Her earlier work as a baby teacher in early childhood education influenced her 2018 Masters research in critical health psychology: she interviewed mothers about how daycare centres could assist them to continue breastfeeding when they went back to work.
Kaitlin explains critical health psychology as “focusing on the social determinants of health and on power structures, drawing from feminism and philosophy.” For example, she was interested in the “self-surveillance” of her interview subjects – how much they had internalised external expectations and standards of “good” parenthood.
The red wine enthusiast and disco lover grew up in Titirangi, and is now lucky enough to live in Mt Roskill with her four best friends. “We have a ton of house plants, I’m obsessed with them, it’s a jungle in our house,” says Kaitlin; no one is allowed to put their feet near her prized fittonia nerve plant on the coffee table.

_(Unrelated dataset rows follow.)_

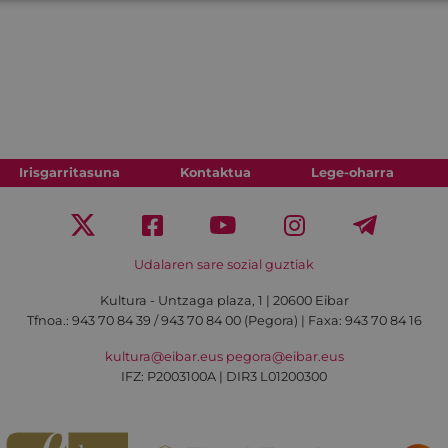
Irisgarritasuna
Kontaktua
Lege-oharra
Udalaren sare sozial guztiak
Kultura - Untzaga plaza, 1 | 20600 Eibar
Tfnoa.:
943 70 84 39 / 943 70 84 00 (Pegora)
| Faxa: 943 70 84 16
kultura@eibar.eus
pegora@eibar.eus
IFZ: P2003100A | DIR3 L01200300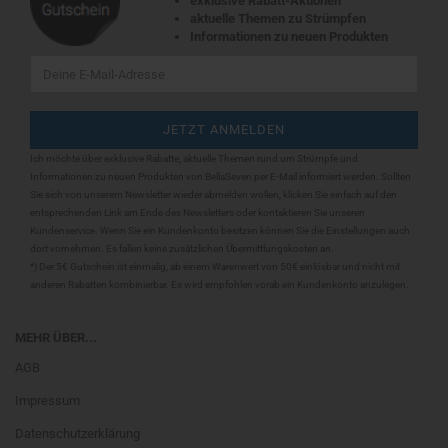
exklusive Rabatt-Aktionen
aktuelle Themen zu Strümpfen
Informationen zu neuen Produkten
Ich möchte über exklusive Rabatte, aktuelle Themen rund um Strümpfe und
Informationen zu neuen Produkten von BellaSeven per E-Mail informiert werden. Sollten
Sie sich
von unserem Newsletter wieder abmelden wollen, klicken Sie einfach auf den
entsprechenden Link am Ende des Newsletters oder kontaktieren Sie unseren
Kundenservice. Wenn Sie ein Kundenkonto besitzen können Sie die Einstellungen auch
dort vornehmen. Es fallen keine zusätzlichen Übermittlungskosten an.
*) Der 5€ Gutschein ist einmalig, ab einem Warenwert von 50€ einlösbar und nicht mit
anderen Rabatten kombinierbar. Es wird empfohlen vorab ein Kundenkonto anzulegen.
MEHR ÜBER...
AGB
Impressum
Datenschutzerklärung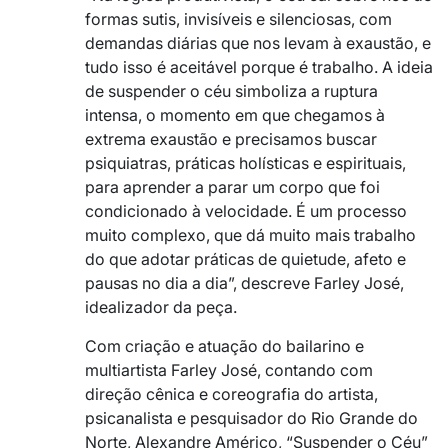
formas sutis, invisíveis e silenciosas, com
demandas diárias que nos levam à exaustão, e
tudo isso é aceitável porque é trabalho. A ideia
de suspender o céu simboliza a ruptura
intensa, o momento em que chegamos à
extrema exaustão e precisamos buscar
psiquiatras, práticas holísticas e espirituais,
para aprender a parar um corpo que foi
condicionado à velocidade. É um processo
muito complexo, que dá muito mais trabalho
do que adotar práticas de quietude, afeto e
pausas no dia a dia”, descreve Farley José,
idealizador da peça.
Com criação e atuação do bailarino e
multiartista Farley José, contando com
direção cênica e coreografia do artista,
psicanalista e pesquisador do Rio Grande do
Norte, Alexandre Américo, “Suspender o Céu”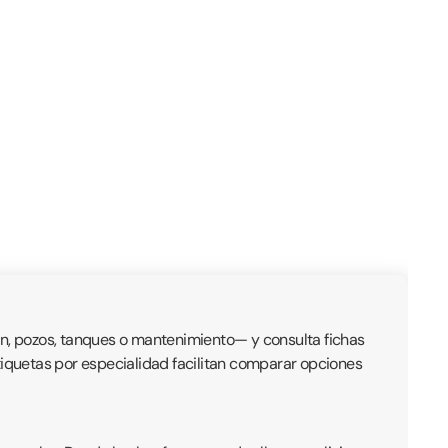
ión, pozos, tanques o mantenimiento— y consulta fichas
 etiquetas por especialidad facilitan comparar opciones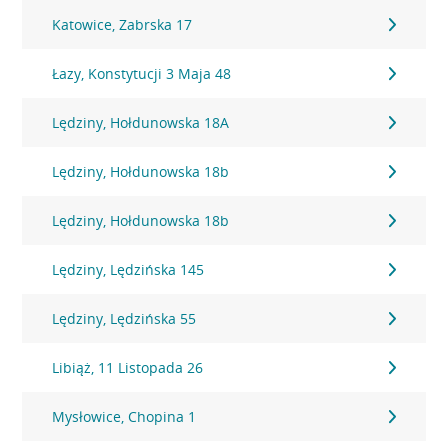
Katowice, Zabrska 17
Łazy, Konstytucji 3 Maja 48
Lędziny, Hołdunowska 18A
Lędziny, Hołdunowska 18b
Lędziny, Hołdunowska 18b
Lędziny, Lędzińska 145
Lędziny, Lędzińska 55
Libiąż, 11 Listopada 26
Mysłowice, Chopina 1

A “jill of all crafts”, she does cross-stitch everyday (“sometimes with my flatmate while we watch really trashy reality tv”), and she finished stitching an adaptation of Klimt’s The Kiss in the same week she started at WWTM. Her next stitching project is of an alien pretending to be a 1950s housewife.
Some of us – or our grandmothers – may be able to relate. Kaitlin certainly sees feminism as inter-generational: “it’s continuing the work towards equity of generations of women before me and advancing opportunities for the generations of women to come.”